US Senate rejects 20-week abortion ban; Gardner votes yes, Bennet no

DENVER – U.S. Sen. Cory Gardner, R-Colo., voted Monday on a procedural motion to open debate on a Republican proposal that would have banned abortions after 20 weeks of pregnancy in most cases.

Gardner was one of only a handful of Republican senators who had yet to cosponsor the Senate’s version of the measure, the Pain-Capable Unborn Child Protection Act, which was sponsored by Sen. Lindsey Graham, R-S.C.

The House passed its bill in October in a 237-189 vote, with all of Colorado’s Republican members of the House voting in favor, and all of its Democrats voting against it.

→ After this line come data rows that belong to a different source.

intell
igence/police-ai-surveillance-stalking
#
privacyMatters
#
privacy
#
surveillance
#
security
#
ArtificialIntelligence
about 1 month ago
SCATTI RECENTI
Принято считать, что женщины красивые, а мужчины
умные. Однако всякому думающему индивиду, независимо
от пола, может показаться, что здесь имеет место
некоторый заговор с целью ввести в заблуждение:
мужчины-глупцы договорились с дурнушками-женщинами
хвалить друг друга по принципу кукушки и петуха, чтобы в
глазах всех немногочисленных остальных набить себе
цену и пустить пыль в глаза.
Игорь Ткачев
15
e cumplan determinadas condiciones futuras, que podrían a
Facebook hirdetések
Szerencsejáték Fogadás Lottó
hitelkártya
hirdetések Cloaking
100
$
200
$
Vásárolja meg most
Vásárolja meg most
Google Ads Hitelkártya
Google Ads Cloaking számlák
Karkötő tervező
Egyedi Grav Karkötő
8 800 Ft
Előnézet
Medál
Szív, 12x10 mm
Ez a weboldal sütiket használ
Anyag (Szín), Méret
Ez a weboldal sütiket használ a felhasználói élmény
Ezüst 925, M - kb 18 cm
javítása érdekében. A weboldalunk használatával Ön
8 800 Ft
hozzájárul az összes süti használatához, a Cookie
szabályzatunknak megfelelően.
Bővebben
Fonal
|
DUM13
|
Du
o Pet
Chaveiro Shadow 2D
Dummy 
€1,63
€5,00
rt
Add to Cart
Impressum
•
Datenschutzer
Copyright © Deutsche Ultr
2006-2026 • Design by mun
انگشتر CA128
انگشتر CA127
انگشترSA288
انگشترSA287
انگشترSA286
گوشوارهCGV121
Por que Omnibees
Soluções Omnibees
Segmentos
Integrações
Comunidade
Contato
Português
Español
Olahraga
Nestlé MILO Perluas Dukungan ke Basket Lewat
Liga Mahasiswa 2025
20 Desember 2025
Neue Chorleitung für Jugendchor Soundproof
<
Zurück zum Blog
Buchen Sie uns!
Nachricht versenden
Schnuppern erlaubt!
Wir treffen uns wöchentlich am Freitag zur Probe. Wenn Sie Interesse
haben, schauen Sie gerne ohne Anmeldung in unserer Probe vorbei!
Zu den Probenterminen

The Senate brought up the vote to end the filibuster and proceed to debate on the House-passed bill Monday, and it was widely seen as an attempt to put Democrats in states won by Trump on the record in an election year.

And though Gardner hadn’t cosponsored the measure, he was one of 51 votes in favor of proceeding to debate on it Monday. Two Republicans voted “no” Monday, while three Democrats voted “yes.”

However, the Senate needed 60 votes to break the filibuster, and by getting only 51, the bill died for the time being.

Had the Senate passed the measure, federal criminal code would have been amended so that performing, or attempting to perform, an abortion after 20 weeks of pregnancy would be a crime.

There were exceptions to the rule for life-saving measures of the mother, or if the pregnancy was the result of rape or incest. Also, the woman who was to have received the newly-illegal abortion would not face penalties.

However, any doctor or other person who tried or succeeded in aborting a fetus after 20 weeks would have faced a fine, up to five years in prison, or both.

Sen. Michael Bennet, D-Colo., voted against proceeding to debate on the proposal. He’d said before the vote that he would do so because the measure “jeopardize[ed] a woman’s right to make her own healthcare decisions.”

Gardner has been mostly mum on abortion issues since he took office as a senator following his election in 2014. He spent several years in the House beforehand, and was outspoken on anti-abortion efforts, cosponsoring bills like the “Life Begins at Conception Act.” But his Senate web page contains zero mentions of the word "abortion."

But ahead of the 2014 election, he disavowed his “personhood” stance that applied the same rights to fertilized eggs as human beings.

Democrats said it was an attempt by Gardner to curry favor in a tight election year, and when The Denver Post’s editorial board endorsed Gardner ahead of the election, it wrote: “[C]ontrary to [Mark] Udall’s tedious refrain, Gardner’s election would pose no threat to abortion rights.”

Gardner’s office did not immediately return requests for comment on Monday’s vote. But NARAL Colorado, a pro-choice political group, slammed Gardner’s vote.